The consultation closes 5 May 2018.

  • Hong Kong: The Securities and Futures Commission’s (SFC) Deputy Chief Executive Office and Executive Director of Intermediaries, Julia Leung recently spoke on fundraising efforts using blockchain technology, calling many ICOs “dubious, if not downright frauds.” Acknowledging the technology’s potential in improving efficiencies and financial inclusion, Leung reiterated the SFC’s position on ICOs, being that the SFC’s securities regime is technology-neutral. Last month, the SFC halted one ICO and Leung indicated that the SFC would “continue to police the market and enforce where necessary” in conjunction with implementing investor education programs regarding the risks of ICOs.
  • Korea: The city of Seoul has begun developing its own cryptocurrency to be used for government administration, including a social benefits program. Named ‘S-Coin’, Seoul’s mayor indicated that careful consideration would need to be given to prepare institutional and legal support to implement proper usage of S-Coin. The announcement is particularly notable as South Korea remains one of a handful of jurisdictions to have implemented strict prohibitions on cryptocurrency-related activities such as ICOs.
  • India: The Reserve Bank of India has announced a prohibition on regulated banks dealing in virtual currencies or providing services facilitating dealing with or settling virtual currencies (eg, maintaining or opening accounts for exchanges dealing with virtual currencies accounts, registering, trading, settling, and clearing). One Indian company, Kali Digital Ecosystems, has already filed a petition with the High Court of Delhi over the prohibition on the basis of the prohibition being “arbitrary and unconstitutional.” Regulated banks will be expected to cease any dealings in virtual currencies in the next three months.

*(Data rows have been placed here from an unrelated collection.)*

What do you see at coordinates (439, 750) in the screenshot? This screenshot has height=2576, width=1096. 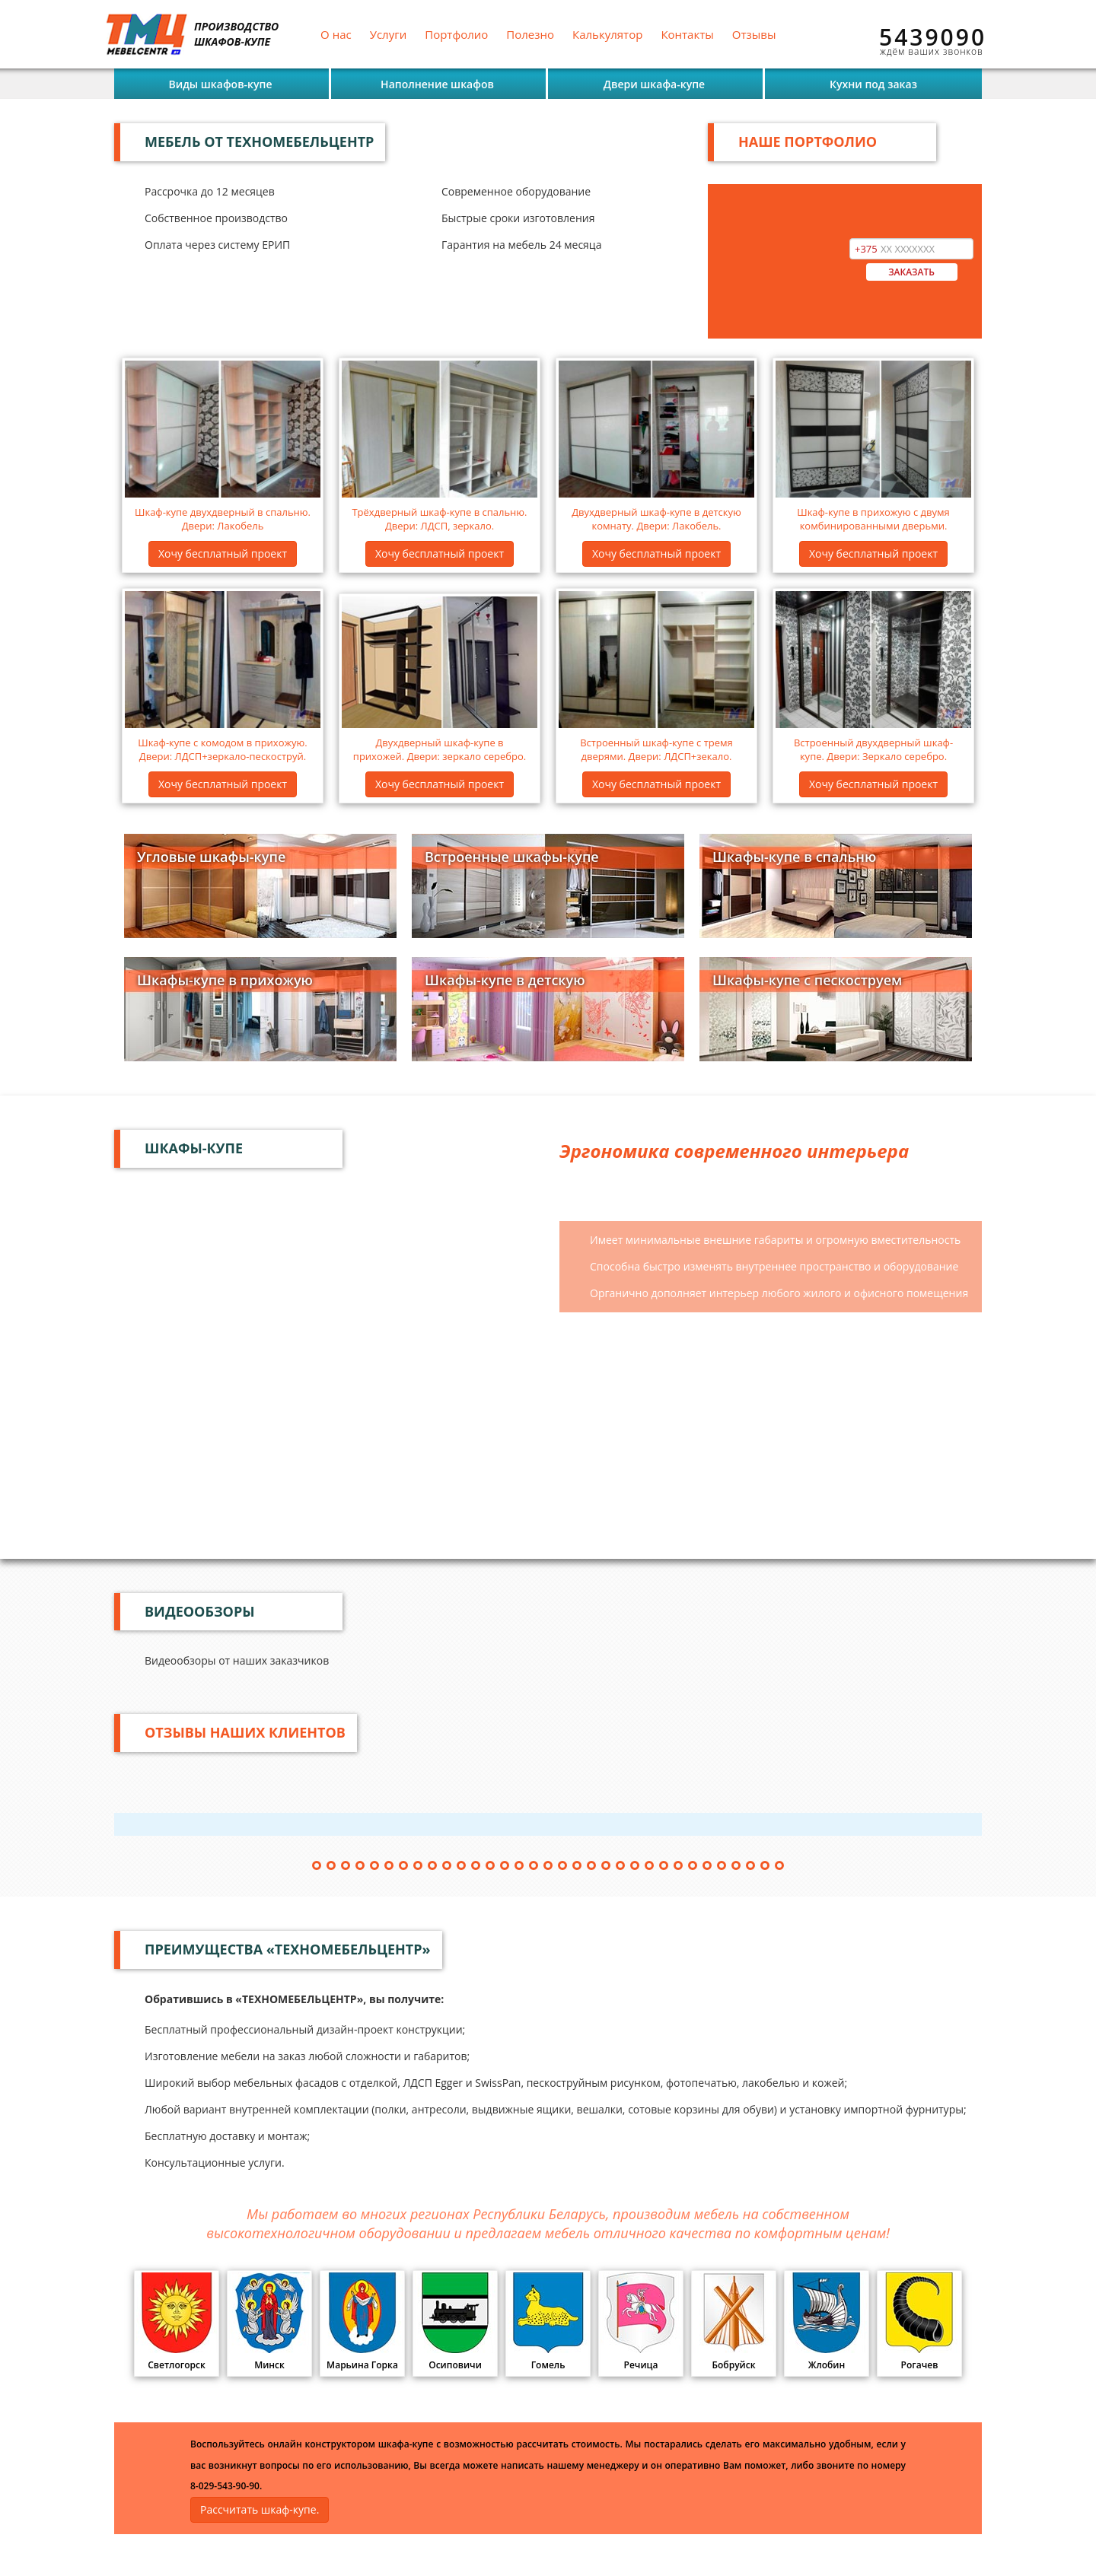 I see `Двухдверный шкаф-купе в прихожей. Двери: зеркало серебро.` at bounding box center [439, 750]. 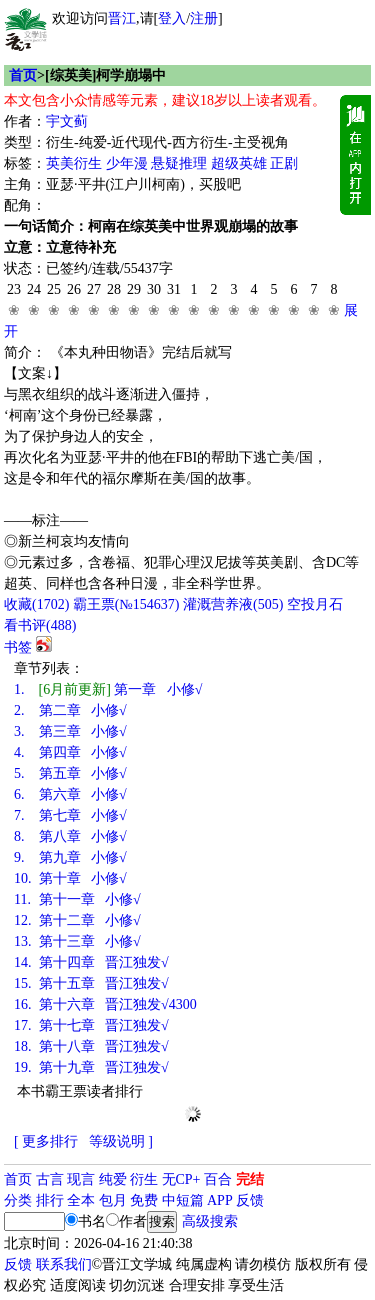 The width and height of the screenshot is (375, 1300). Describe the element at coordinates (122, 18) in the screenshot. I see `晋江` at that location. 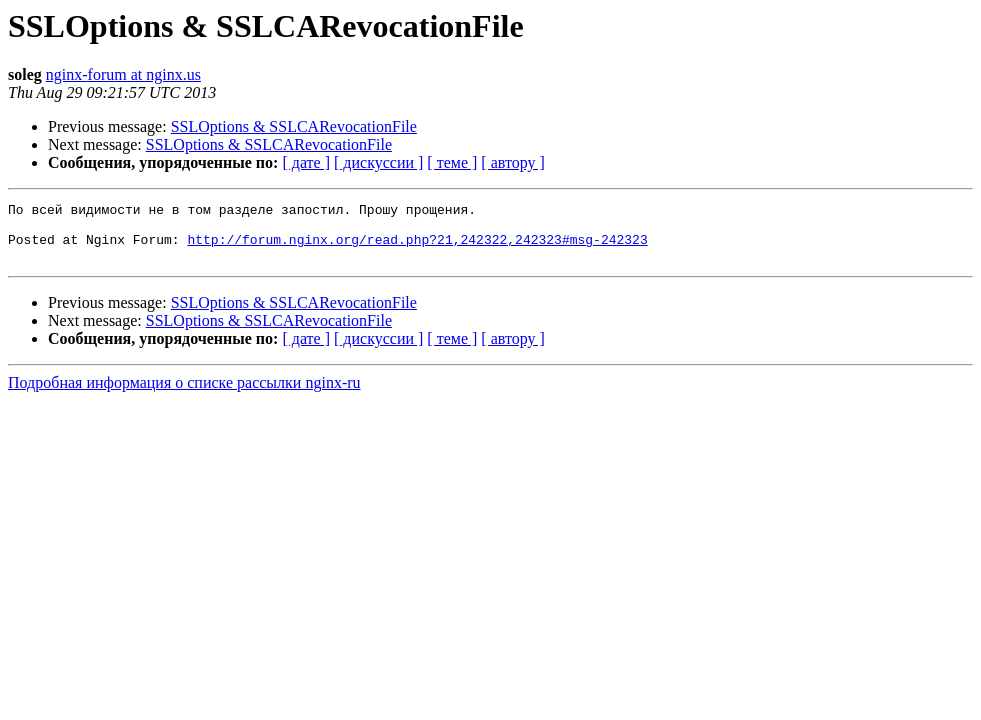 Image resolution: width=981 pixels, height=720 pixels. I want to click on http://forum.nginx.org/read.php?21,242322,242323#msg-242323, so click(417, 248).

  • Canada: The Ontario Securities Commission (OSC) has released a draft of its Statement of Priorities for the 2018-19 financial year, with a core priority area being responsive regulation with respect to cryptocurrencies. Emphasising the significance of “minimal impacts on investors or disruptions to capital markets”, the OSC indicated, among other things, a desire to complete issue-oriented reviews in relation to cryptocurrencies, enhance guidance where offerings involve securities, and ongoing monitoring of cryptocurrency issuers, particularly those wishing to become reporting issuers. The draft Statement of Priorities is open for consultation until 28 May 2018.